▲Professor Sahmin Lee from the Division of Cardiology at Asan Medical Center is treating a patient with aortic stenosis.

Aortic stenosis, a condition in which the aortic valve becomes increasingly calcified due to aging, can progress to heart failure in severe cases. Until now, the only treatment options were thoracotomy or aortic valve replacement. However, a groundbreaking study has now presented the first potential for medication treatment of aortic stenosis.

A research team led by Professor Sahmin Lee from the Division of Cardiology at Asan Medical Center analyzed the valve tissues of patients with aortic stenosis and discovered mitochondrial dysfunction. For the first time, they identified that supplementation with spermidine can restore mitochondrial function and inhibit aortic valve calcification.

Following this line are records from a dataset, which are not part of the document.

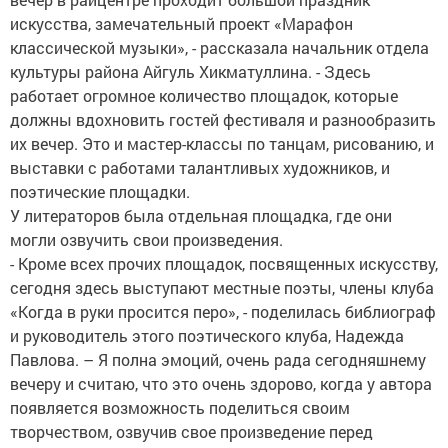
искусства, замечательный проект «Марафон
классической музыки», - рассказала начальник отдела
культуры района Айгуль Хикматуллина. - Здесь
работает огромное количество площадок, которые
должны вдохновить гостей фестиваля и разнообразить
их вечер. Это и мастер-классы по танцам, рисованию, и
выставки с работами талантливых художников, и
поэтические площадки.
У литераторов была отдельная площадка, где они
могли озвучить свои произведения.
- Кроме всех прочих площадок, посвященных искусству,
сегодня здесь выступают местные поэты, члены клуба
«Когда в руки просится перо», - поделилась библиограф
и руководитель этого поэтического клуба, Надежда
Павлова. – Я полна эмоций, очень рада сегодняшнему
вечеру и считаю, что это очень здорово, когда у автора
появляется возможность поделиться своим
творчеством, озвучив свое произведение перед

Mitochondria, known as the powerhouse of cells, supply energy to the body. When mitochondrial function declines or becomes damaged, it can lead to various conditions such as aging, diabetes, cardiovascular diseases, and cancer. Spermidine, a naturally occurring compound abundant in foods like natto, cheese, brown rice, mushrooms, broccoli, nuts, and soybeans, is known to enhance mitochondrial function and promote autophagy, a process in which cells remove unnecessary components.

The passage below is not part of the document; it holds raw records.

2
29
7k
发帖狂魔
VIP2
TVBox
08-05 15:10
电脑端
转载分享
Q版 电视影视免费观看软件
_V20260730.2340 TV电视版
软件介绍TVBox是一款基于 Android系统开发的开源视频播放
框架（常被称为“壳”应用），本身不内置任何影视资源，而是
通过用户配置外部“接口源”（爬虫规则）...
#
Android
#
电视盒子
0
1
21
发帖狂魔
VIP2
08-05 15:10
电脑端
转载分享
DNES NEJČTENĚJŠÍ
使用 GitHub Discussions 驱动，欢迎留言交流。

Through electron microscopy analysis of valve tissue from patients with aortic stenosis, the research team confirmed significant mitochondrial damage compared to normal valve tissue. Further quantitative analysis using Mito-Tracker staining revealed that mitochondrial function in aortic stenosis patients was only 17%, significantly lower than 41% in the normal control group.

When the research team administered spermidine to the valve cells of patients with aortic stenosis, the expression of genes related to calcification was reduced by nearly half, while markers of mitochondrial function increased more than threefold. Furthermore, in an aging mouse model, the intake of spermidine-enriched water improved mitochondrial function in heart valve tissue and increased the expression of proteins associated with autophagy. Additionally, the thickness of the valve remained comparable to that of the healthy control group, with fibrosis and calcification progression inhibited by more than 50%.

This study was conducted in collaboration with researchers from Harvard Medical School and Brigham and Women's Hospital. The findings were recently published in ‘JACC: Basic to Translational Science,’ a leading journal in the field of cardiovascular research.